Keep every word of the entries and print them exactly; the pictures stay out.
[Opening INPUT DATA section]
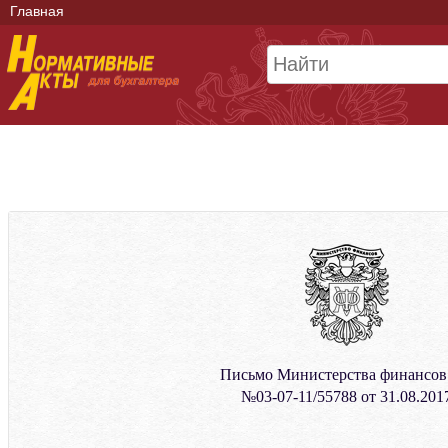
Главная
Письмо Министерства финансо
№03-07-11/55788 от 31.08.201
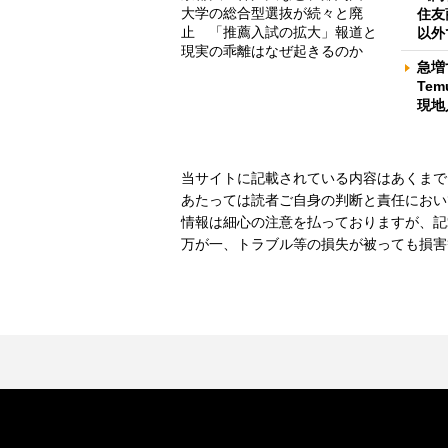
大学の総合型選抜が続々と廃
住友
止 「推薦入試の拡大」報道と
以外
現実の乖離はなぜ起きるのか
急増
Te
現地
当サイトに記載されている内容はあくまで
あたっては読者ご自身の判断と責任におい
情報は細心の注意を払っておりますが、記
万が一、トラブル等の損失が被っても損害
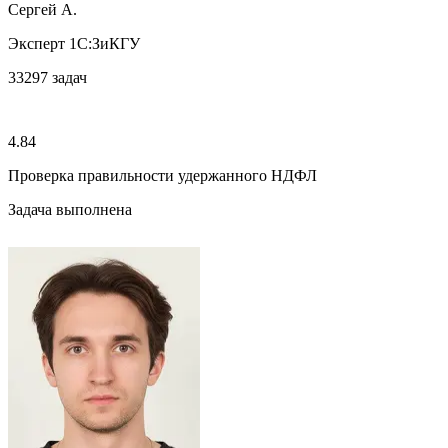
Сергей А.
Эксперт 1С:ЗиКГУ
33297
задач
4.84
Проверка правильности удержанного НДФЛ
Задача выполнена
[Closing INPUT DATA section]
• [OUTPUT FOR THIS TASK]
Главная
Письмо Министерства финансо
№03-07-11/55788 от 31.08.201
大学の総合型選抜が続々と廃
住友
止 「推薦入試の拡大」報道と
以外
現実の乖離はなぜ起きるのか
急増
Te
現地
当サイトに記載されている内容はあくまで
あたっては読者ご自身の判断と責任におい
情報は細心の注意を払っておりますが、記
万が一、トラブル等の損失が被っても損害
Сергей А.
Эксперт 1С:ЗиКГУ
33297
задач
4.84
Проверка правильности удержанного НДФЛ
Задача выполнена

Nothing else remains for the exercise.